Michael Quast präsentiert seine Operettenfassung zusammen mit Rhodri Britton mit allen komödiantischen Mitteln der Mimik und Gestik, wobei seine Grimassen bisweilen die Grenze zur Knallcharge verletzen. Doch das ist in dieser Inszenierung nicht schädlich, sondern geradezu förderlich, denn alles ist übertrieben und im höchsten Maße grotesk. Quasts Artikulation ist bei aller Grimassierung so klar, dass man die zahlreichen Pointen und Sottisen der Texte ausnahmslos mitbekommt. Diese Texte verlagern das Geschehen in heutige Milieus verschiedener „Couleur“, und Quast schafft es meisterlich, das jeweilige Milieu treffend zu karikieren. Darüber hinaus singt er nicht nur – und das durchaus gekonnt – sondern spielt auch die Geige, um zum Beispiel Euridykes Schmachten besser zum Ausdruck zu bringen. Dass er dabei falsche Töne einstreut, ist nicht mangelndem Können geschuldet sondern verstärkt gezielt die komische Wirkung. Natürlich waren diese „Katzentöne“ Rhodri Britton Anlass genug, mit der Geige davonzulaufen, als Quast beim Schlussapplaus Anstalten machte, eine Zugabe auf der Geige zu spielen…..
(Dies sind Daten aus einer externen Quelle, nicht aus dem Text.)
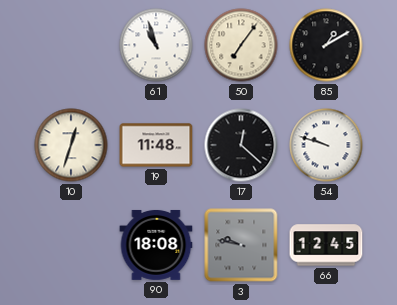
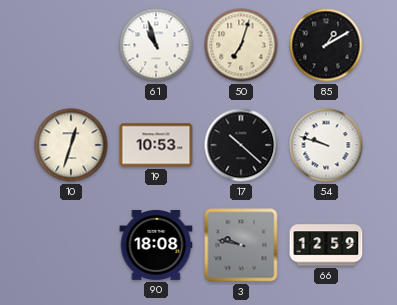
50: 7:06 -> 7:03
19: 11:48 -> 10:53
17: 12:22 -> 10:22
66: 12:45 -> 12:59
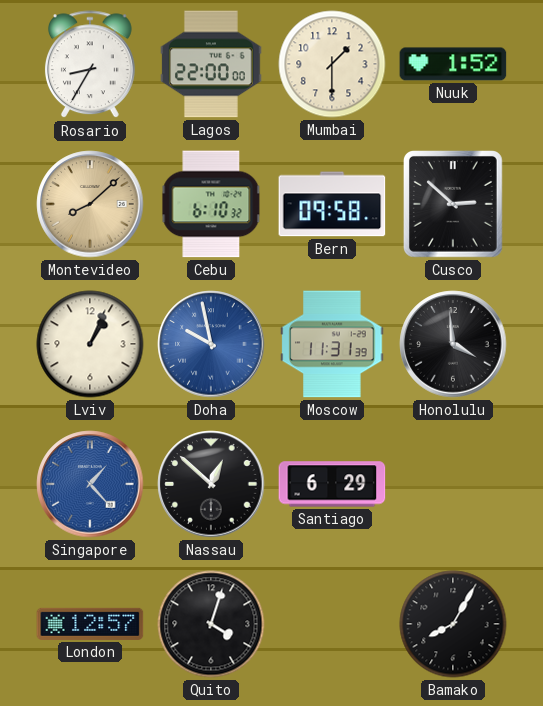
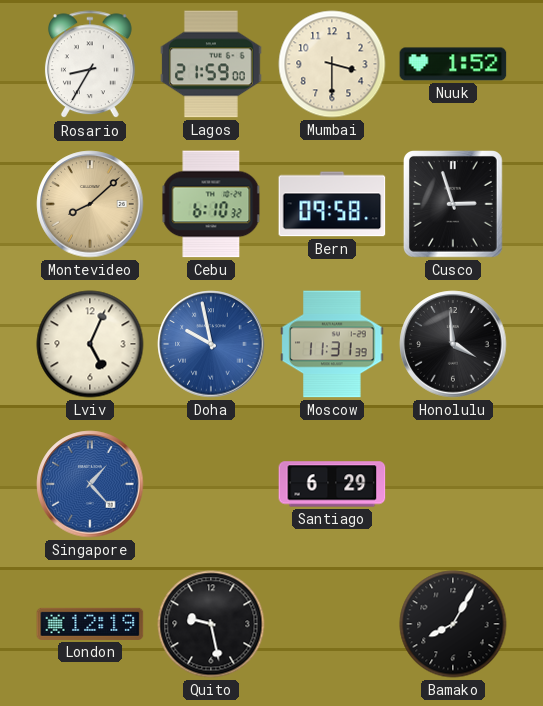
Lagos: 22:00 -> 21:59
Mumbai: 1:30 -> 3:30
Cusco: 2:52 -> 2:57
Lviv: 1:04 -> 5:04
Nassau: 12:52 -> none
London: 12:57 -> 12:19
Quito: 4:03 -> 9:28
Das Publikum war an diesem warmen Sommerabend begeistert und spendete nicht nur kräftigen Szenenapplaus, sondern beendete auch bisweilen im Chor die Verse, die Quast auf der Bühne vortrug. Das war vielleicht nicht immer im Sinne des Künstlers, zeigte aber, wie intensiv das Publikum mitging.